#### RECORDS TO USE ####

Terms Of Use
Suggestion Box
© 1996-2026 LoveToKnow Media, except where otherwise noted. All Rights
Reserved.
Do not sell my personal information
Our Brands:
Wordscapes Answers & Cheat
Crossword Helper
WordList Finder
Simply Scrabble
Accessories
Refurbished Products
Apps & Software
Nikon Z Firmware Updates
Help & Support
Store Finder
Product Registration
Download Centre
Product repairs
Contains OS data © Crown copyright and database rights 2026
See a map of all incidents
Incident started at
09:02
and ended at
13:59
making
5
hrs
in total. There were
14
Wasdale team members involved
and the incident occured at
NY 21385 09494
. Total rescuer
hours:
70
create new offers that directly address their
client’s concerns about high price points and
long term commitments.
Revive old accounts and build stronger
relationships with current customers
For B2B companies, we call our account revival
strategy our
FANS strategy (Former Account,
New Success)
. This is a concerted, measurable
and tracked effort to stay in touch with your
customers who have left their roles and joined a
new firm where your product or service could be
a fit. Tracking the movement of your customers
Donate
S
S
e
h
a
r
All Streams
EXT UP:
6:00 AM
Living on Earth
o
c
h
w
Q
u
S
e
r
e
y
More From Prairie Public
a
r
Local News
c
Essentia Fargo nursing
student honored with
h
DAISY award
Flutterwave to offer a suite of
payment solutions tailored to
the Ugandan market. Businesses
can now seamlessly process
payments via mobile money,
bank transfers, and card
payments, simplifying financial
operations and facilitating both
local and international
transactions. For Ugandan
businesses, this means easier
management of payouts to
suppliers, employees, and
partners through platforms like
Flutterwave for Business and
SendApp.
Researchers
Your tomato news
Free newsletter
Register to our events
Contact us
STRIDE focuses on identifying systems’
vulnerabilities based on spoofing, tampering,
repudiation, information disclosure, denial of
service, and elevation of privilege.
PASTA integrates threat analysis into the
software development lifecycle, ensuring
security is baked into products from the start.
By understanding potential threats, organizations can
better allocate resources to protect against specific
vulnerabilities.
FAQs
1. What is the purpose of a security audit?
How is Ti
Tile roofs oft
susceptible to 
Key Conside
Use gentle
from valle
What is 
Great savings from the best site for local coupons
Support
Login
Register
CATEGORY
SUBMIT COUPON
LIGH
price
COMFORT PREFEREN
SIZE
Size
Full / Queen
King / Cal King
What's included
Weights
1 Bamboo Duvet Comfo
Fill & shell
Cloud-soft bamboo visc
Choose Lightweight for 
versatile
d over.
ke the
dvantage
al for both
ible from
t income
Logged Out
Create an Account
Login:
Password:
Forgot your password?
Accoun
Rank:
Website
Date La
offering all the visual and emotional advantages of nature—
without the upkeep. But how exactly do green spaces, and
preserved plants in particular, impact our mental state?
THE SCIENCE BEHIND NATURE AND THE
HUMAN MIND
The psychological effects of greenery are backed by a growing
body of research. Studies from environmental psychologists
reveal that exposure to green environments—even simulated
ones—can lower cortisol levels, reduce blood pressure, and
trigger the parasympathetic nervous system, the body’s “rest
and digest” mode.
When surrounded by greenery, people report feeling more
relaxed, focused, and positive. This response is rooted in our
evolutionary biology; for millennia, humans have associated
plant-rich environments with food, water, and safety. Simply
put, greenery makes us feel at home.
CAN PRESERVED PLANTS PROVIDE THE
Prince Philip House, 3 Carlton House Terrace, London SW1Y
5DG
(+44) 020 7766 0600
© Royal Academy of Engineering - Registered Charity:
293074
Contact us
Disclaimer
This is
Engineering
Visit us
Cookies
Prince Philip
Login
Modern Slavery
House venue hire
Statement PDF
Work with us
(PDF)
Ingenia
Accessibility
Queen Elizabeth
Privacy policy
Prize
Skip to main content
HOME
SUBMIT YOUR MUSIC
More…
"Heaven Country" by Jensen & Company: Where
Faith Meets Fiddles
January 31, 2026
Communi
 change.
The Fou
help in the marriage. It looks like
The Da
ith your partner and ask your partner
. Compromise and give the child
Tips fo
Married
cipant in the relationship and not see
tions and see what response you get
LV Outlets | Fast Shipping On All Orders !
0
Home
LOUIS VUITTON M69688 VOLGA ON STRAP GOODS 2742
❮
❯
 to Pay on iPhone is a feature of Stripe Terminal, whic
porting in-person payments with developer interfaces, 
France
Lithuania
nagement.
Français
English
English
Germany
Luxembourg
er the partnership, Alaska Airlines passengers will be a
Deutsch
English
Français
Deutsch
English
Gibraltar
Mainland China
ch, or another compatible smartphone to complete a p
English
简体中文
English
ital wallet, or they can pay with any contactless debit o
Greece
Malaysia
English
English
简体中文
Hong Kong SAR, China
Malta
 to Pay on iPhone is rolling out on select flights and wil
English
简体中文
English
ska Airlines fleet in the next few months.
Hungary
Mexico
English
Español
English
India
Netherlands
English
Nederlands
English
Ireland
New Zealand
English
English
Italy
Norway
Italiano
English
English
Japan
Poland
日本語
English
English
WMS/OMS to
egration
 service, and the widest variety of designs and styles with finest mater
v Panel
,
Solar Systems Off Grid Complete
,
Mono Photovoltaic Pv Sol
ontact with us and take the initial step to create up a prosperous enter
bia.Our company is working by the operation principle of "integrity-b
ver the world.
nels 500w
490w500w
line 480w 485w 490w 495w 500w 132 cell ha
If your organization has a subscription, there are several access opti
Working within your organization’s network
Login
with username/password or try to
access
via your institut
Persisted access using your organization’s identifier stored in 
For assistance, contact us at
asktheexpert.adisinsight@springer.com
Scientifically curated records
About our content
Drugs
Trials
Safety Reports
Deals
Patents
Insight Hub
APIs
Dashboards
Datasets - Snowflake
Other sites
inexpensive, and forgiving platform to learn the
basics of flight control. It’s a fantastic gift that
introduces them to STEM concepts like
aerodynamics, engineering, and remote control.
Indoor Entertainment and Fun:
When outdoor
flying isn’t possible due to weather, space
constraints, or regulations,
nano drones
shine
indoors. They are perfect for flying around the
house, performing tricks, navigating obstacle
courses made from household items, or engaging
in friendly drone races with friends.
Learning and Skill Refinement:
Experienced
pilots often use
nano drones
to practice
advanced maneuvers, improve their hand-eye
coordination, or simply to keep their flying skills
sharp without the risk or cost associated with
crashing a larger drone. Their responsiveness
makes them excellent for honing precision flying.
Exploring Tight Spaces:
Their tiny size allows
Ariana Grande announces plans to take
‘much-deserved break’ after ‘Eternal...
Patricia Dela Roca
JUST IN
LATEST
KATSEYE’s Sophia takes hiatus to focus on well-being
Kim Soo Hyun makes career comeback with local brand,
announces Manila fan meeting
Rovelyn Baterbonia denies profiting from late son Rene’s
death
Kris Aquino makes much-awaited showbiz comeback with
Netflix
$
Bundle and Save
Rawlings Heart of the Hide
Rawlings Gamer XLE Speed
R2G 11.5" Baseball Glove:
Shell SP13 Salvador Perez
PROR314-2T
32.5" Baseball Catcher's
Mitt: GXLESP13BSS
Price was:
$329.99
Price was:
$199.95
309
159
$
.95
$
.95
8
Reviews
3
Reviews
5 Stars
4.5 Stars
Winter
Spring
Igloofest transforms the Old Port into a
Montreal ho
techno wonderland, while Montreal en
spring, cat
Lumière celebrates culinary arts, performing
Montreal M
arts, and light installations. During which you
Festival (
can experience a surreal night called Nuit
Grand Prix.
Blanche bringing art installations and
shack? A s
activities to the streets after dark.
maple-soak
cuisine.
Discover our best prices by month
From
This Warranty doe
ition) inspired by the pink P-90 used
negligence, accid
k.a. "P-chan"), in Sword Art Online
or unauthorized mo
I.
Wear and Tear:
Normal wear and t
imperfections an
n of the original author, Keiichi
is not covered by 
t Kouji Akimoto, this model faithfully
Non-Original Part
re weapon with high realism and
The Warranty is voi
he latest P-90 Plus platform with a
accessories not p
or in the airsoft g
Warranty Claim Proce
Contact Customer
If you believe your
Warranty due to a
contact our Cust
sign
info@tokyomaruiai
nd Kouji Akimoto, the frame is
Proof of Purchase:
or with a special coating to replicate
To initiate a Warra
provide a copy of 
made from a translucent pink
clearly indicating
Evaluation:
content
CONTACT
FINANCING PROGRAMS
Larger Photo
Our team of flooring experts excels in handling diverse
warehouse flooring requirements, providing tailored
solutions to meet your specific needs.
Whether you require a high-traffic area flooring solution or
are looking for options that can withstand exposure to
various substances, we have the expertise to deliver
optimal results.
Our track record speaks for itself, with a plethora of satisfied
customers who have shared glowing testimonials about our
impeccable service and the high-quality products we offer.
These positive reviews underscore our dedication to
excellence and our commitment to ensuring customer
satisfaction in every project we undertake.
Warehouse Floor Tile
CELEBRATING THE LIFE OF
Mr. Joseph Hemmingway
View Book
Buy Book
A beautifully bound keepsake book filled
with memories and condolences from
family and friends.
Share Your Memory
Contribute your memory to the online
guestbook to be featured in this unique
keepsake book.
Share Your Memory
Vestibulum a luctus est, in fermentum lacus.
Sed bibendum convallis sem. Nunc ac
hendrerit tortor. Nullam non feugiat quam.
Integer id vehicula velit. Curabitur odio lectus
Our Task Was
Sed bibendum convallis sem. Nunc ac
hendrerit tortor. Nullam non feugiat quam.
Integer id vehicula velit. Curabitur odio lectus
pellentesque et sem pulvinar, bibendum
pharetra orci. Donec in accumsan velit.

####

(INSTRUCTIONS FOR THE TASK)
Take every line from the data that contains the word "greenery".

(EXERCISE SOLUTION)
The psychological effects of greenery are backed by a growing
When surrounded by greenery, people report feeling more
put, greenery makes us feel at home.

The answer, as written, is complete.